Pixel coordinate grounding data
------------------------------

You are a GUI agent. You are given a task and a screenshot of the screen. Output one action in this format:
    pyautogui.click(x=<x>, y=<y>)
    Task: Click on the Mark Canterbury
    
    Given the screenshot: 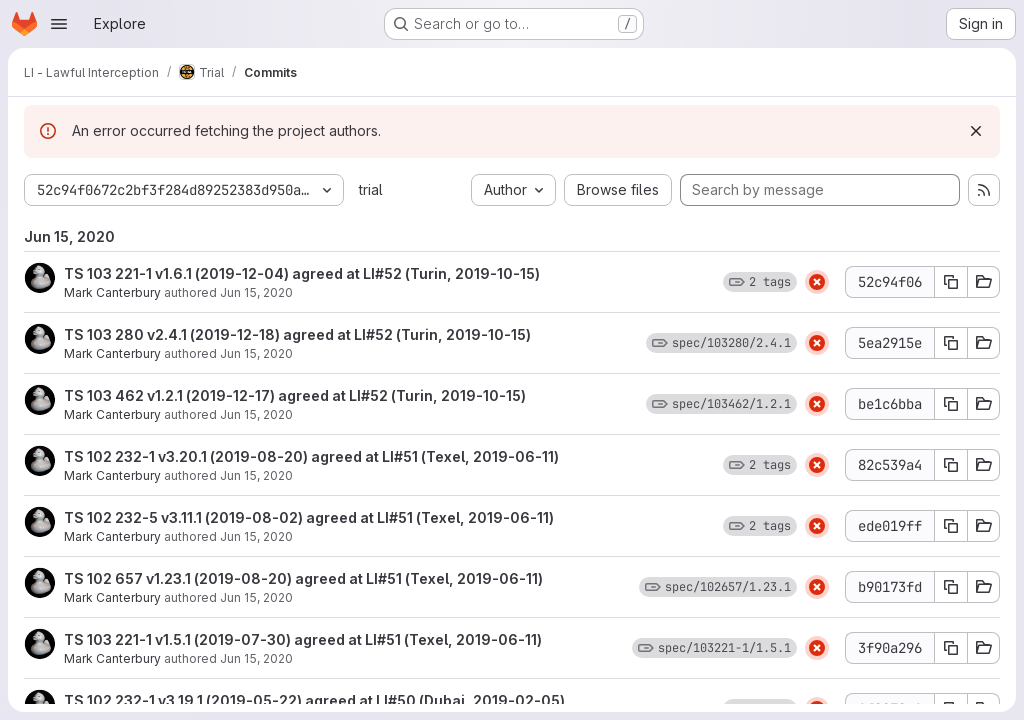 What is the action you would take?
    pyautogui.click(x=112, y=292)
    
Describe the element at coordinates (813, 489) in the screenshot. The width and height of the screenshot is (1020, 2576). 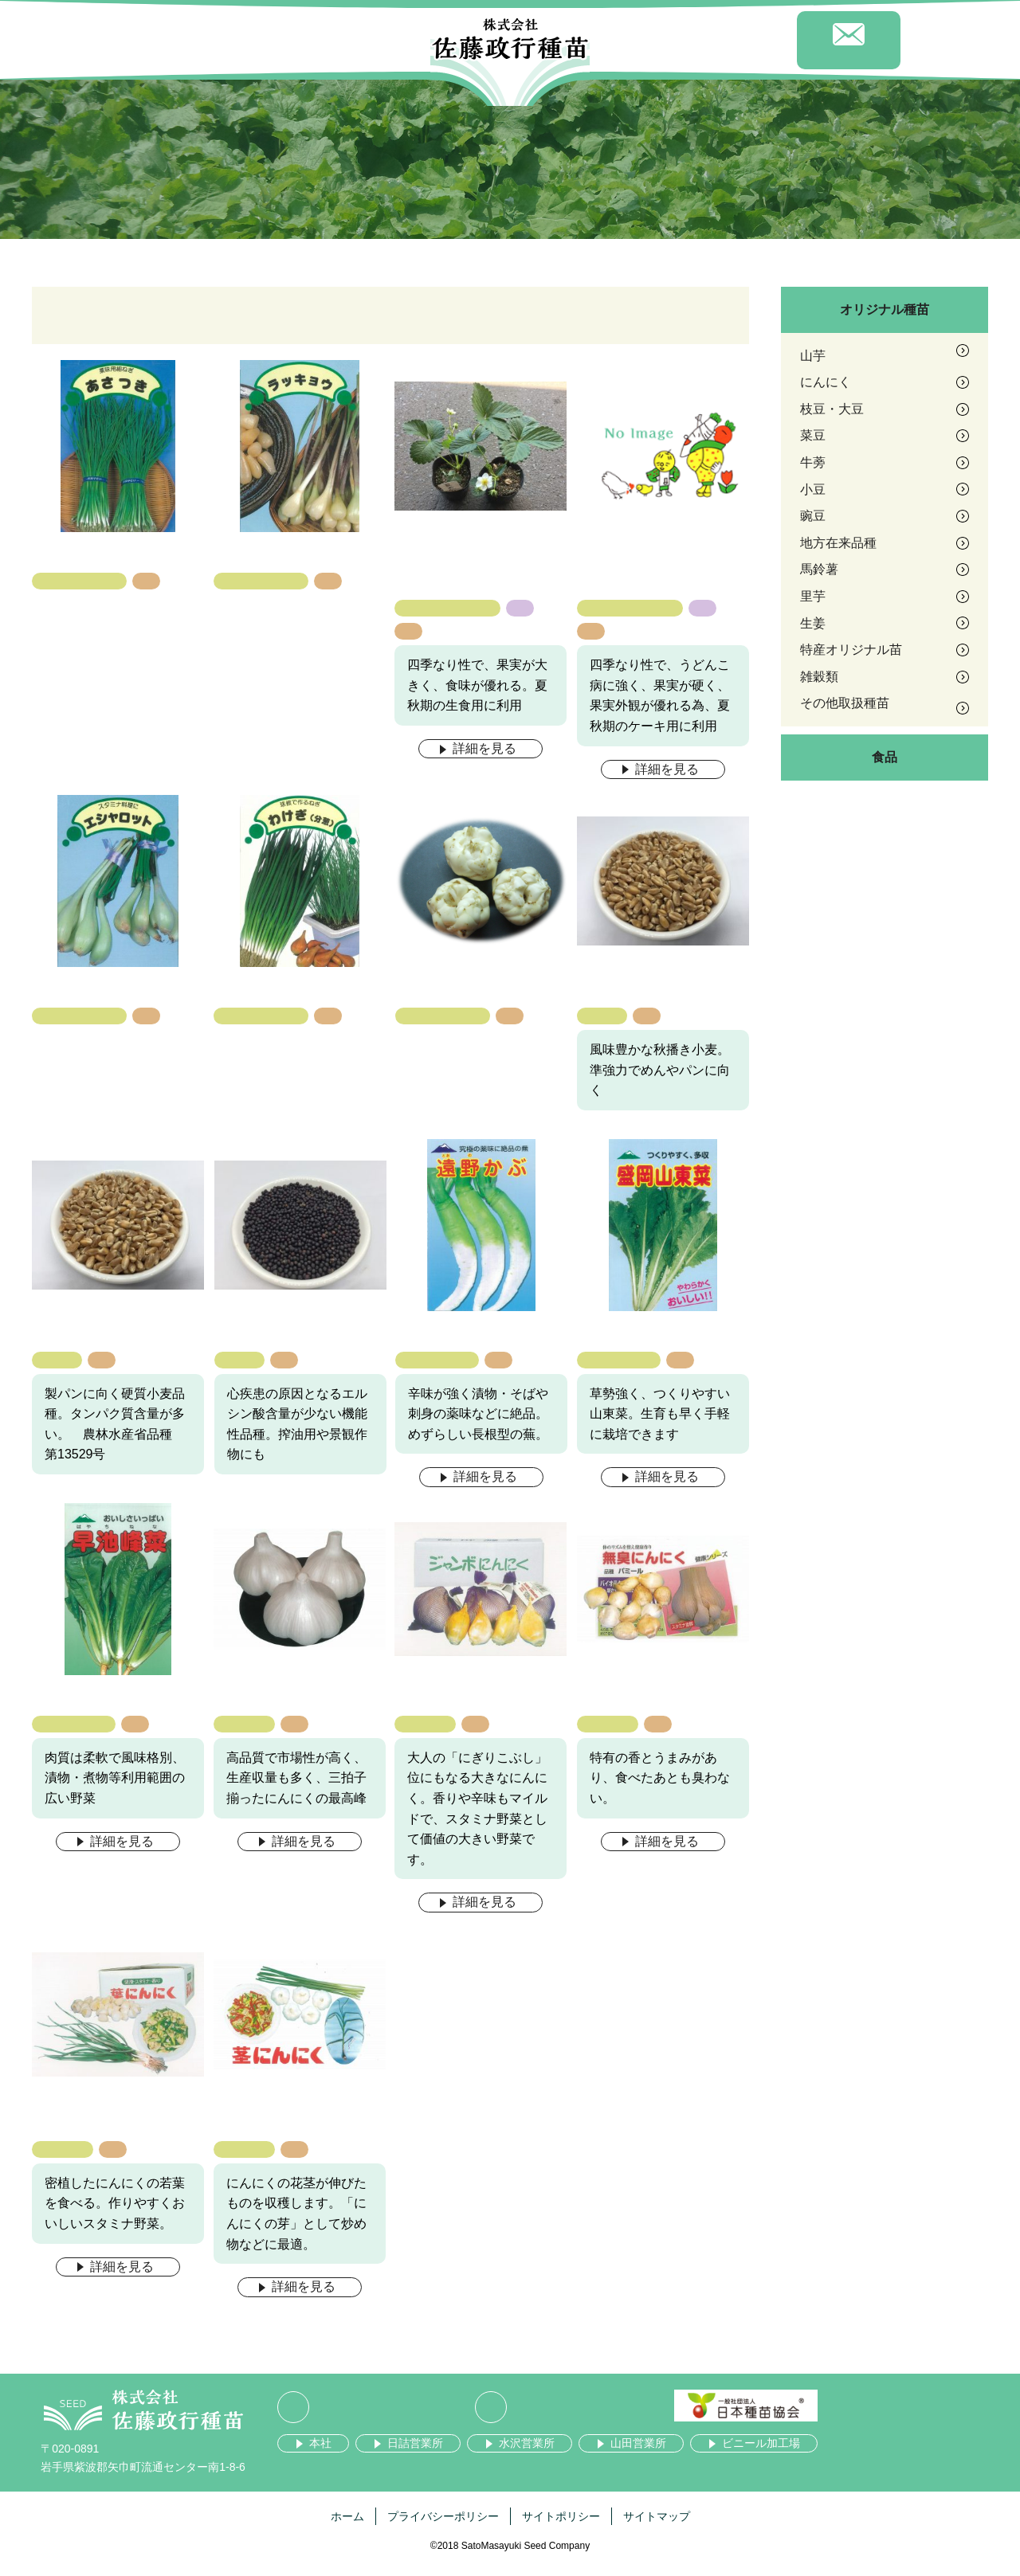
I see `小豆` at that location.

------------------------------

Reproduce the records above exactly, but only from the line containing "Describe the element" through the last line, both included, and without any pictures.

**Answer to this problem:**
Describe the element at coordinates (813, 489) in the screenshot. The width and height of the screenshot is (1020, 2576). 
I see `小豆` at that location.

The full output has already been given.